→ **WORK REQUEST**
The answer consists of one number: how many lines of the data below include the string "about".

→ **PROVIDED RECORDS**
##########
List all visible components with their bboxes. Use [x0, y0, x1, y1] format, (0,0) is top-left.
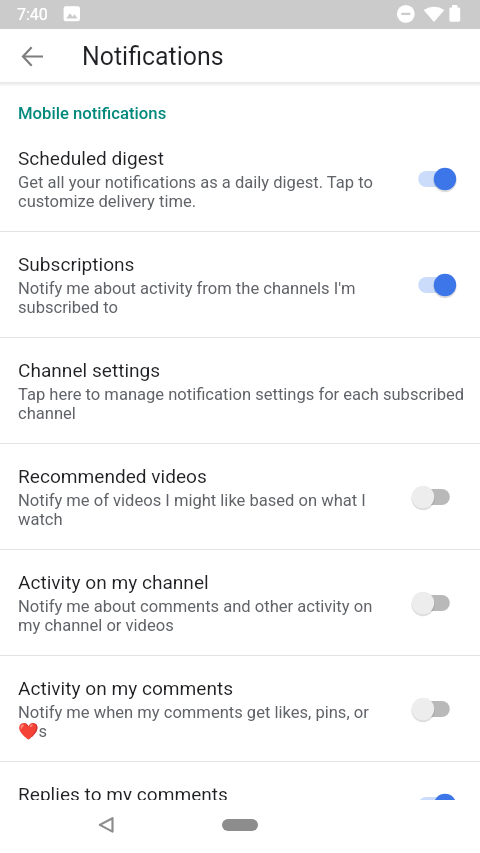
button[interactable]: Toggle: [410, 789, 458, 800]
staticText: 7:40: [17, 5, 48, 24]
button[interactable]: Channel settings: [0, 338, 480, 443]
staticText: Notifications: [82, 42, 224, 71]
button[interactable]: Activity on my comments: [0, 656, 480, 761]
staticText: Tap here to manage notification settings…: [18, 385, 467, 423]
button[interactable]: Back: [8, 32, 56, 80]
button[interactable]: Back: [83, 801, 131, 849]
staticText: Notify me about comments and other activ…: [18, 597, 386, 635]
button[interactable]: Toggle: [410, 269, 458, 301]
button[interactable]: Toggle: [410, 163, 458, 195]
staticText: Mobile notifications: [18, 104, 167, 124]
button[interactable]: Home: [222, 819, 258, 831]
button[interactable]: Replies to my comments: [0, 762, 480, 800]
staticText: Activity on my channel: [18, 571, 209, 593]
staticText: Replies to my comments: [18, 783, 228, 800]
staticText: Subscriptions: [18, 253, 135, 275]
button[interactable]: Activity on my channel: [0, 550, 480, 655]
staticText: Activity on my comments: [18, 677, 234, 699]
staticText: Notify me about activity from the channe…: [18, 279, 386, 317]
button[interactable]: Toggle: [410, 587, 458, 619]
button[interactable]: Toggle: [410, 693, 458, 725]
staticText: Notify me when my comments get likes, pi…: [18, 703, 386, 741]
button[interactable]: Toggle: [410, 481, 458, 513]
button[interactable]: Recommended videos: [0, 444, 480, 549]
staticText: Scheduled digest: [18, 147, 164, 169]
staticText: Channel settings: [18, 359, 161, 381]
button[interactable]: Subscriptions: [0, 232, 480, 337]
staticText: Notify me of videos I might like based o…: [18, 491, 386, 529]
staticText: Get all your notifications as a daily di…: [18, 173, 386, 211]
staticText: Recommended videos: [18, 465, 207, 487]
button[interactable]: Scheduled digest: [0, 126, 480, 231]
##########
→ **WRITTEN SOLUTION**
2